New State Court Rules on Electronically Stored Information: The SJC has amended the Massachusetts Rules of Civil Procedure to add provisions regarding discovery of electronically stored information (“ESI”). The amendments, which will take effect January 1, 2014 and apply in all state trial courts in the Commonwealth, are modeled after the federal court civil rules. As particularly relevant to business litigation, the amendments (i) allow a party to object to discovery where the ESI is inaccessible, (ii) address the inadvertent destruction of ESI, and (iii) codify a “clawback” provision for the inadvertent production of privileged or protected material. The amendments and the Reporter’s Notes can be found here.

New York

Fraud Claims Dismissed Despite Written Representations: Three new decisions hold that even if a contracting party obtains a written representation that a statement is true, a fraudulent inducement claim will fail if that party was on notice that the representation was untrue. In Syncora Guarantee, Inc. v. EMC Mortgage, LLC, No. 653519 (N.Y. Sup. Ct. Aug. 21, 2013), Judge Ramos dismissed the purchaser’s fraud claim, even though the contract contained an express representation as to loan quality, because the purchaser had in fact obtained information about the allegedly poor quality of the loans at issue prior to the transaction. In VisionChina Media Inc. v. Shareholder Representative Servs., LLC., 109 A.D.3d 49, 57-58 (1st Dep’t 2013), the Appellate Division affirmed dismissal of a fraud claim because the purchaser had access to information that would have revealed the truth concerning the seller’s financial statements. And in AIX Partners I, LLC v. AIX Energy, Inc., No. 651401/2012 (N.Y. Sup. Ct. Aug. 22, 2013), Judge Bransten dismissed a fraud claim because the claimant had learned the truth about the other party’s allegedly inadequate capital prior to the closing.

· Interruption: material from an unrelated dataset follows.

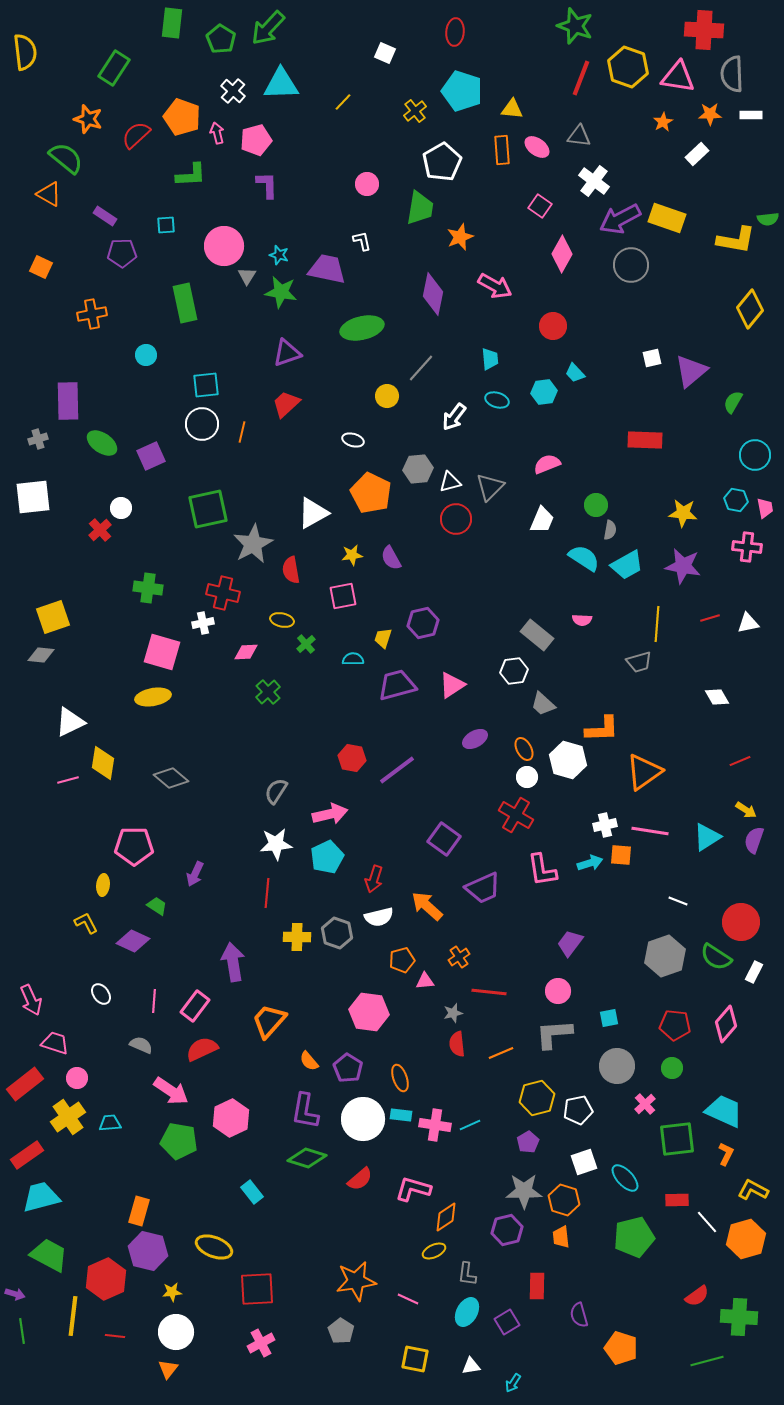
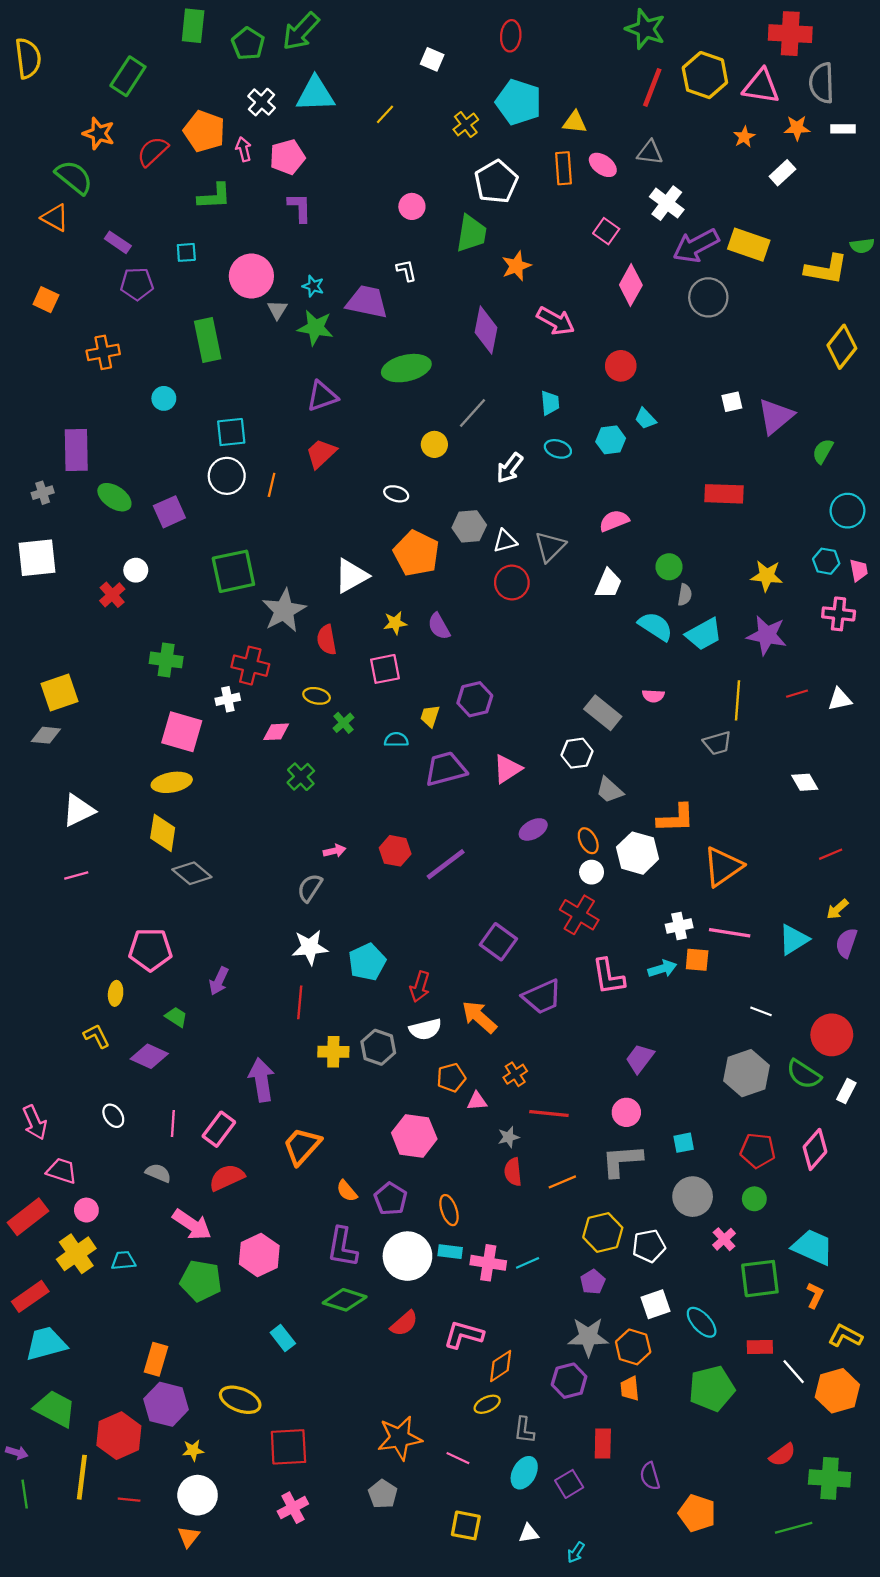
yellow diamond: (103, 763) -> (163, 833), moved
yellow arrow: (746, 810) -> (837, 909), turned 105
pink arrow: (330, 814) -> (334, 851), moved, size x0.6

Controlling Weight Given to “Notwithstanding” Clause: The Appellate Division, First Department, has held that conclusive effect is to be given a provision in a contract starting with the words “notwithstanding any other provision,” even where doing so produces a result that is “bizarre” and renders another portion of the contract “impotent” and “inoperative.” In so ruling in Warberg Opportunistic Trading Fund, L.P., et al. v. GeoResources, Inc., Index 652332/12 (1st Dep’t Oct. 22, 2013), the court emphasized that “trumping language such as a ‘notwithstanding’ provision controls over any contrary language in a contract” and that because the plaintiffs were sophisticated institutional investors, “they could have appreciated the effect of [that] trumping language.”